El teniente de caballería don Daniel R. García Martínez a quien hemos señalado como uno de los personajes laguneros, dejó a sus sucesores un escrito en el que se refiere al grupo de cadetes de la Escuela oficial del Centenario, su nieto el licenciado José Yarito García amablemente nos proporcionó del mismo de donde hemos obtenido la información que hoy hacemos pública. Refiere el teniente que en el mes de enero de 1911 iniciaron las labores de la institución educativa antes mencionada de la cual trasladaron a los alumnos de las escuelas oficiales número 1 y 2 para niños dándonos a conocer que para el mes de abril se inició la fortificación de varios edificios, entre ellos la escuela del Centenario por su altura y muros de piedra y ladrillo viendo en las azoteas del plantel día y noche a soldados federales.

Debido a la insurrección de Pascual Orozco y Emiliano Zapata se organizaron cuerpos de voluntarios maderistas, siendo su maestro don Federico Chapoy quien se incorporó al “cuerpo de voluntarios ferrocarrileros” con el grado de Capitán pagador. Los alumnos de sexto grado Benito Castañeda y Dijan R. Gaytán, quienes eran los de mayor edad del grupo los organizaron para formar parte del grupo de su profesor aceptando 27 de ellos, entre los que se encontraba Samuel Córdoba, Alberto Alcalá, Daniel R. García y Cipriano Bautista entrando a combate en la estación de conejos, en la cual fallecieron dos de ellos y cinco heridos, siendo éste su bautizo de fuego. La participación de los alumnos de referencia dio lugar a que don Francisco I. Madero, les enviara un diploma y un giro postal por $1000.00 pesos.

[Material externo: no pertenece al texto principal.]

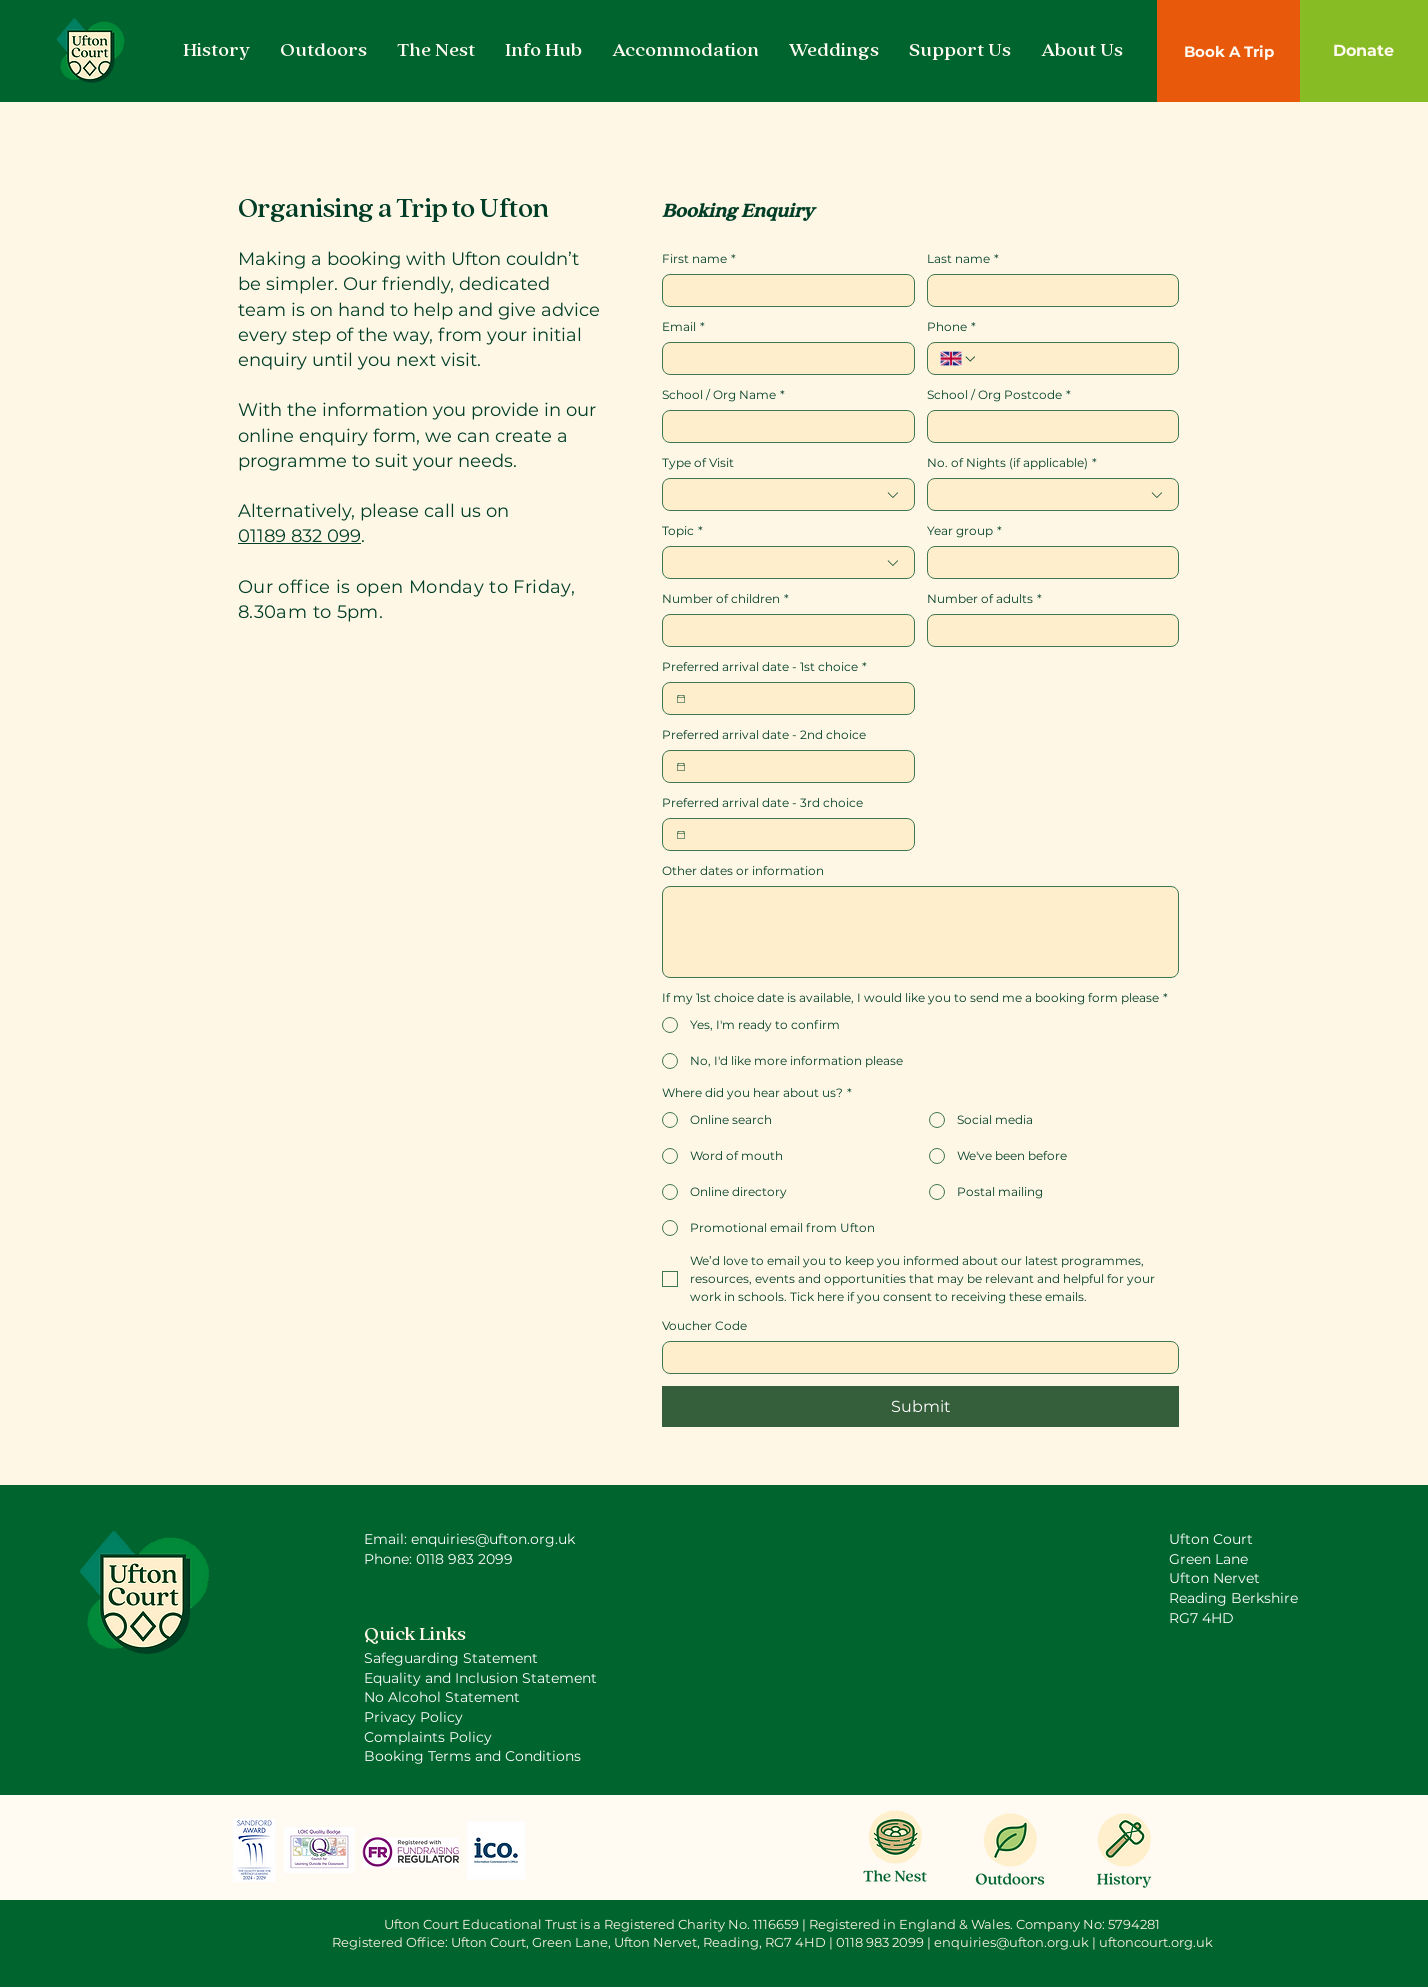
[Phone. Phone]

Los alumnos Benito Castañeda, Cipriano Bautista y Alberto Alcalá quedaron en activo con el capitán y profesor Federico Chapoy, quien llegara a obtener el grado de general de brigada, los demás alumnos al ser asesinado don Francisco I. Madero optaron por regresar a las filas revolucionarias militando en las fuerzas que comandaba Eugenio Aguirre Benavides y Calixto Contreras, por lo que respecta a Daniel R. García Martínez, después de militar en la brigada Juárez durante la Revolución continuó en activo dentro del Ejército Mexicano logrando ascender al grado de teniente de caballería, de los demás alumnos que se incorporaron a la lucha revolucionaria se ignora si continuaron en el instituto armado o se retiraron.

Como es de advertirse, por lo mencionado, el grupo al que se le conoció como “los cadetes de la Escuela del Centenario” integrado por jóvenes alumnos de la escuela citada, deben ser reconocidos como dignos representantes de la juventud lagunera, quienes antepusieron su integridad personal por los principios e intereses de México, y que coadyuvaron al triunfo de la Revolución Mexicana, por tal motivo y obteniendo los nombres de todos ellos sean perpetuados en un cuadro de honor dentro de la institución educativa a que pertenecieron y sean reconocidos como grandes personajes laguneros.